Bloodborne Review


May the Good Blood Guide Thee.

It may not have “Souls” in the title, but the legacy is alive and well in Bloodborne. Hidetaka Miyazaki returns to the helm for the first time since Dark Souls (2011) and it’s once again great to see the master at work. Bloodborne takes the design of Miyazaki’s previous work and cranks the creativity and ambition up to 11. If you haven’t vacationed to Yharnam yet…now is a damn good time to do so.

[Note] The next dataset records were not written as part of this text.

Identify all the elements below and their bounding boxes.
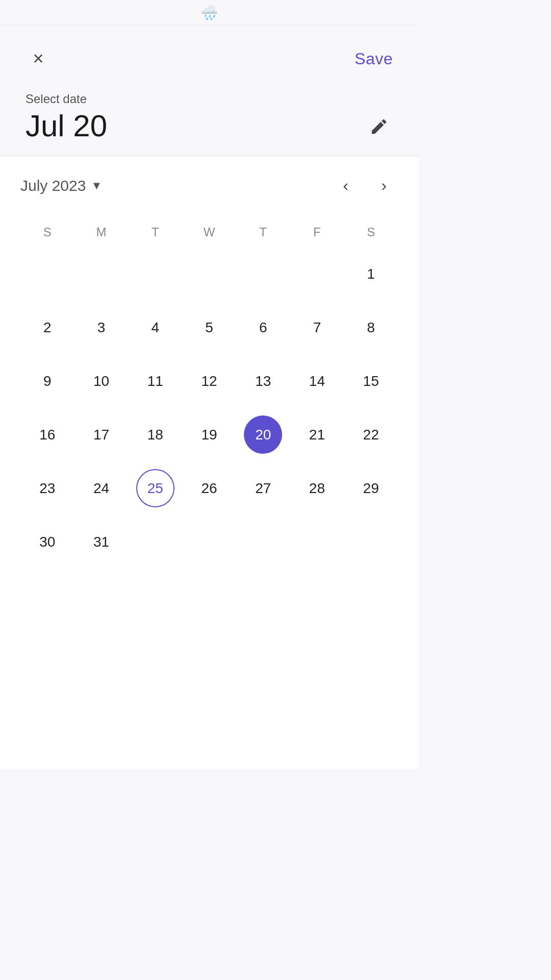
calendar-day[interactable]: 2 [20, 303, 74, 352]
selected-date: Jul 20 [26, 109, 107, 143]
calendar-day[interactable]: 18 [128, 410, 182, 459]
calendar-day[interactable]: 16 [20, 410, 74, 459]
calendar-day[interactable]: 15 [344, 357, 398, 405]
calendar-day-empty [74, 250, 129, 298]
calendar-day[interactable]: 3 [74, 303, 129, 352]
calendar-day[interactable]: 8 [344, 303, 398, 352]
calendar-day-empty [290, 250, 344, 298]
calendar-day-empty [236, 250, 290, 298]
day-header: S [344, 220, 398, 244]
calendar-area: July 2023 ▼ ‹ › SMTWTFS 1234567891011121… [0, 156, 418, 769]
month-label: July 2023 [20, 177, 86, 194]
calendar-day[interactable]: 22 [344, 410, 398, 459]
calendar-day-empty [182, 250, 236, 298]
day-header: S [20, 220, 74, 244]
status-bar: 🌧️ [0, 0, 418, 26]
calendar-day[interactable]: 21 [290, 410, 344, 459]
calendar-day-empty [20, 250, 74, 298]
calendar-day[interactable]: 28 [290, 464, 344, 512]
edit-icon-button[interactable] [365, 112, 393, 140]
calendar-day[interactable]: 12 [182, 357, 236, 405]
calendar-day[interactable]: 5 [182, 303, 236, 352]
day-header: F [290, 220, 344, 244]
nav-arrows: ‹ › [332, 172, 398, 200]
calendar-day[interactable]: 10 [74, 357, 129, 405]
day-header: M [74, 220, 129, 244]
prev-arrow-icon: ‹ [343, 176, 348, 195]
next-month-button[interactable]: › [370, 172, 398, 200]
prev-month-button[interactable]: ‹ [332, 172, 360, 200]
day-header: T [236, 220, 290, 244]
month-nav: July 2023 ▼ ‹ › [20, 172, 398, 200]
calendar-day[interactable]: 11 [128, 357, 182, 405]
select-date-label: Select date [26, 92, 107, 106]
date-display-left: Select date Jul 20 [26, 92, 107, 143]
calendar-day[interactable]: 1 [344, 250, 398, 298]
close-button[interactable]: × [26, 46, 51, 71]
calendar-day[interactable]: 13 [236, 357, 290, 405]
calendar-day[interactable]: 24 [74, 464, 129, 512]
calendar-day[interactable]: 19 [182, 410, 236, 459]
calendar-day[interactable]: 25 [128, 464, 182, 512]
pencil-icon [369, 117, 389, 136]
calendar-day-empty [344, 518, 398, 566]
date-display: Select date Jul 20 [0, 87, 418, 156]
calendar-day[interactable]: 23 [20, 464, 74, 512]
calendar-day-empty [182, 518, 236, 566]
calendar-day-empty [290, 518, 344, 566]
calendar-day-empty [128, 250, 182, 298]
calendar-day-empty [236, 518, 290, 566]
calendar-day[interactable]: 17 [74, 410, 129, 459]
day-headers: SMTWTFS [20, 220, 398, 244]
next-arrow-icon: › [381, 176, 387, 195]
day-header: W [182, 220, 236, 244]
calendar-day-empty [128, 518, 182, 566]
calendar-day[interactable]: 20 [236, 410, 290, 459]
calendar-day[interactable]: 4 [128, 303, 182, 352]
calendar-day[interactable]: 7 [290, 303, 344, 352]
calendar-day[interactable]: 30 [20, 518, 74, 566]
calendar-day[interactable]: 27 [236, 464, 290, 512]
day-header: T [128, 220, 182, 244]
save-button[interactable]: Save [355, 50, 393, 68]
calendar-day[interactable]: 31 [74, 518, 129, 566]
calendar-grid: 1234567891011121314151617181920212223242… [20, 250, 398, 566]
calendar-day[interactable]: 6 [236, 303, 290, 352]
calendar-day[interactable]: 26 [182, 464, 236, 512]
header: × Save [0, 26, 418, 87]
calendar-day[interactable]: 29 [344, 464, 398, 512]
close-icon: × [33, 48, 43, 69]
calendar-day[interactable]: 9 [20, 357, 74, 405]
calendar-day[interactable]: 14 [290, 357, 344, 405]
month-selector[interactable]: July 2023 ▼ [20, 177, 102, 194]
dropdown-arrow-icon: ▼ [91, 179, 102, 192]
weather-icon: 🌧️ [201, 4, 218, 21]
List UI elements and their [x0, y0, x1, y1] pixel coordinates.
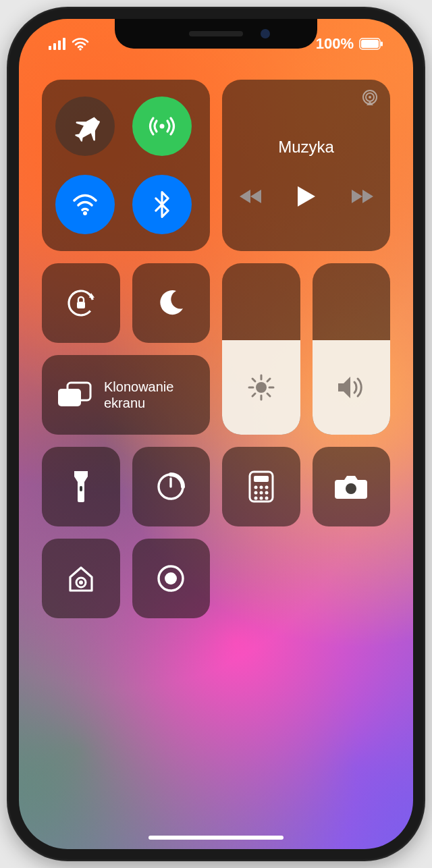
cellular-signal-icon: [49, 38, 66, 50]
svg-point-33: [254, 491, 257, 495]
screen-mirroring-label: Klonowanie ekranu: [104, 379, 173, 411]
previous-track-button[interactable]: [240, 188, 263, 205]
battery-icon: [359, 38, 383, 50]
svg-rect-2: [58, 40, 61, 50]
volume-slider[interactable]: [313, 263, 391, 435]
home-indicator[interactable]: [148, 836, 284, 840]
airplane-icon: [70, 111, 101, 142]
svg-point-39: [346, 483, 356, 494]
earpiece-speaker: [189, 31, 243, 36]
brightness-fill: [222, 340, 300, 435]
front-camera: [261, 29, 270, 38]
do-not-disturb-button[interactable]: [132, 263, 211, 343]
svg-point-4: [79, 48, 82, 51]
orientation-lock-button[interactable]: [42, 263, 120, 343]
airplane-mode-toggle[interactable]: [55, 97, 115, 156]
play-button[interactable]: [296, 185, 317, 208]
volume-icon: [335, 374, 367, 401]
home-icon: [65, 562, 97, 595]
flashlight-button[interactable]: [42, 447, 120, 526]
camera-button[interactable]: [313, 447, 391, 526]
wifi-status-icon: [72, 37, 89, 51]
screen-record-button[interactable]: [132, 539, 211, 618]
cellular-antenna-icon: [146, 110, 178, 142]
svg-point-34: [259, 491, 263, 495]
flashlight-icon: [72, 470, 90, 504]
screen-mirroring-icon: [57, 381, 92, 409]
orientation-lock-icon: [63, 286, 99, 321]
svg-point-41: [79, 580, 83, 585]
svg-point-32: [265, 486, 268, 489]
svg-point-43: [165, 572, 177, 585]
camera-icon: [333, 473, 369, 500]
svg-point-8: [159, 124, 164, 129]
svg-rect-3: [63, 38, 65, 50]
brightness-slider[interactable]: [222, 263, 300, 435]
svg-line-21: [267, 394, 270, 396]
calculator-button[interactable]: [222, 447, 300, 526]
battery-percentage: 100%: [316, 35, 354, 53]
airplay-icon[interactable]: [360, 89, 379, 108]
svg-rect-29: [254, 476, 269, 482]
control-center: Muzyka: [42, 80, 390, 618]
bluetooth-toggle[interactable]: [132, 175, 192, 234]
svg-line-23: [267, 379, 270, 381]
svg-point-12: [369, 96, 371, 99]
connectivity-panel[interactable]: [42, 80, 210, 251]
calculator-icon: [248, 470, 274, 503]
bluetooth-icon: [147, 190, 177, 219]
screen-mirroring-button[interactable]: Klonowanie ekranu: [42, 355, 210, 435]
svg-point-35: [265, 491, 268, 495]
svg-line-20: [252, 379, 255, 381]
volume-fill: [313, 340, 391, 435]
music-panel[interactable]: Muzyka: [222, 80, 390, 251]
music-controls: [240, 185, 373, 208]
svg-rect-7: [381, 42, 383, 47]
next-track-button[interactable]: [350, 188, 373, 205]
wifi-toggle[interactable]: [55, 175, 115, 234]
svg-rect-1: [53, 43, 56, 50]
svg-point-31: [259, 486, 263, 489]
svg-point-37: [259, 497, 263, 500]
timer-icon: [155, 470, 187, 503]
moon-icon: [156, 288, 186, 318]
svg-rect-24: [58, 389, 81, 406]
iphone-device-frame: 100%: [7, 7, 425, 861]
svg-point-38: [265, 497, 268, 500]
svg-point-36: [254, 497, 257, 500]
svg-rect-0: [49, 46, 51, 50]
svg-rect-14: [77, 302, 85, 308]
brightness-icon: [246, 373, 276, 402]
screen: 100%: [19, 19, 413, 849]
svg-rect-6: [361, 40, 379, 48]
notch: [115, 19, 317, 49]
timer-button[interactable]: [132, 447, 211, 526]
svg-point-9: [83, 211, 87, 215]
svg-rect-26: [80, 486, 82, 491]
svg-point-15: [256, 382, 267, 393]
music-title: Muzyka: [278, 138, 334, 157]
home-button[interactable]: [42, 539, 120, 618]
wifi-icon: [69, 188, 101, 221]
screen-record-icon: [155, 562, 187, 595]
svg-line-22: [252, 394, 255, 396]
svg-point-30: [254, 486, 257, 489]
cellular-data-toggle[interactable]: [132, 97, 192, 156]
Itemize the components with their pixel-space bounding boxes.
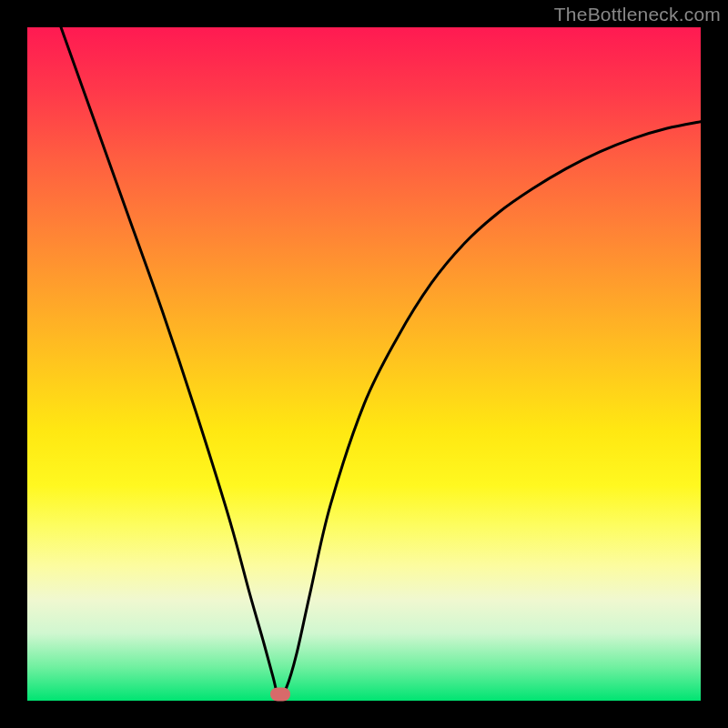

The city of Yharnam is in chaos. The Gothic Victorian era city is famous for it’s special Blood. Yharnam’s blood transfusions contain mysterious healing properties and have become the city’s version of alcohol. Unfortunately, something horribly went wrong and the blood is transforming the citizens into beasts. These lycan beasts must be slain and who is better equipped to do it than you? The journey through Yharnam is just as obtuse and confusing as past “Souls” games, but Yharnam rises above Boletaria (Demon’s Souls), Lordran (Dark Souls), and Drangleic (Dark Souls II). The aesthetic is gorgeous with every location achieving a sense of dread and peril as you slowly creep through. The streets and connected districts of Yharnam are filled with brutal enemies, new weapons and armor, and numerous shortcuts and secrets. The level design of Dark Souls made Lordran feel less like a video game and more like a connected world filled with personality and history. Bloodborne actually improves on this level design and truly feels like a living, breathing city that fell into madness.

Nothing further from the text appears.